With several missions having clear sub-regions, the past reasons to support specific missions are not as clear in the present.

Also, missions are one place where calling more than 2 counselors to the presidency is a generally allowed practice. So if the number of missionaries does not justify a seperate mission, there are various ways to appraoch the issue.

It should also be born in mind that the logistics of finding enough Church members willing to committ 3 years to leading a mission, with a couple where both meet the full worthiness and sportual maturity requirements and such is not easy. Leaving for 3 years is a big burden in some cases, and I have known people who were in academia and told if they accepted a call as mission president by other they knew there that these other people would make sure they never returned to the academic world.
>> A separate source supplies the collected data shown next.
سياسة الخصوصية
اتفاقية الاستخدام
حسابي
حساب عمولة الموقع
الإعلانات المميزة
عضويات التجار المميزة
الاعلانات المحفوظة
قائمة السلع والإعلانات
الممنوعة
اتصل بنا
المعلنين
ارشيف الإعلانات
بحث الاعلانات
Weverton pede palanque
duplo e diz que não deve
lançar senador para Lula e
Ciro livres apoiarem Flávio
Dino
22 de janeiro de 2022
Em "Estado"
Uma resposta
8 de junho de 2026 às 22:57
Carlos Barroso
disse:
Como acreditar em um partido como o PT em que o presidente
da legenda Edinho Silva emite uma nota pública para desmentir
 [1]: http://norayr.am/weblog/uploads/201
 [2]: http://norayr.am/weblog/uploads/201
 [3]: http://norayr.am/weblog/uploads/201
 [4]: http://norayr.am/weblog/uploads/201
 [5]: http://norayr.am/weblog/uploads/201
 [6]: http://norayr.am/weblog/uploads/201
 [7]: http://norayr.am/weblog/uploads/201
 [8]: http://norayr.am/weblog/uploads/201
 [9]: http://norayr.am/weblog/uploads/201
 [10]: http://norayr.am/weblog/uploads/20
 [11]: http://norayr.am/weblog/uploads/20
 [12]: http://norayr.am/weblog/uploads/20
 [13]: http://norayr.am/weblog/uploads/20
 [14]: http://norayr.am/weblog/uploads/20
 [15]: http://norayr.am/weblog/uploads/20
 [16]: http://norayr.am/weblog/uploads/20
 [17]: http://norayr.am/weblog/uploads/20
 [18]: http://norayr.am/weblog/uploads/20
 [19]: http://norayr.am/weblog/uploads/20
So these logistics do mitigate against creating more missions than needed.

Other issues to consider. Many of the reasons to have unfied language missions and why they were supported in the past no longer exist. Until after World War II almost all missions were mono-lingual, and it was not until the 1960s that Spanish-speaking missionaries in the US were assigned to the geographical missions where they served. Before that there were specific Spanish-speaking missions.

However until the 1970s one function of many missions was to publish church materials and especially Church magazines in their language of operation. Since the early 1970s this and a translation services are all coordinated centrally through Church headquarters, although starting about 2005 areas outside the US have growting say and coordinating roles. However missions themselves do not coordinate this, so specific missions for specific countries are not needed on this front.

Likewise the Church especially in the 1950s and 1960s looked to mission presidents to be ambassadors for the Church. This was the justification of building or buying some extremely nice residents for mission presidents and families in the 1950s and early 1960s.

Since then the Church has developed a professional public relations and governmental relations departments, created public relations callings at all levels, and moved in some other interesting directions. In many eastern European countries the Church in part exists as a legal entity whose technical head has no clear eccelsiastical position, but due to requirements that the Church be headed by a national of that country, it is not the mission president who holds that position.

At the same time with most of western Europe covered by stakes, the need for mission leadership there is not what it was 15 years ago when there were more districts. At the same time with the huge explosion of districts in the Ivory Coast for example there is a need for more missions.

Lastly, modern technology makes it much easier to monitor and run a far flung mission. Missionaries with smart phones are easier to keep track of and communicate with. They can also no matter how far from mission headquarters maintain reasonable contact with the mission president in a timely way.

With advances in video phone and video conferencing technology, there are adequate ways to provide training and other resouces, and even in theory participation in a mission council, for missionaries extremely distant from mission headquarters.

There are lots of other issues at play at various levels, and so I do not expect to see major reductions in the number of missions. However I think more consolidations in Europe and North America, and clearly more new missions in Africa, are on the horizon.

One thing to bear in mind is that at least in the US over the last 20 years one strong trend has been to try to come closer to a more balanced number of missionaries per unit. We are never going to go to a full balance, but it has been recognized that sending more missionaries into a ward or branch has negative consequences, especially for real growth.

The view of missionaries as the support for the ward itself implementing a mission plan, as opposed to the ones who implement their own mission plan, is key to this growth.

I have seen a lot of progress in the Church on a focus towards real growth instead of just churning out baptisms. At least in my branch we have the goal of getting all recent converts to the temple to do baptisms with names of relatives as quickly as possible after their baptism.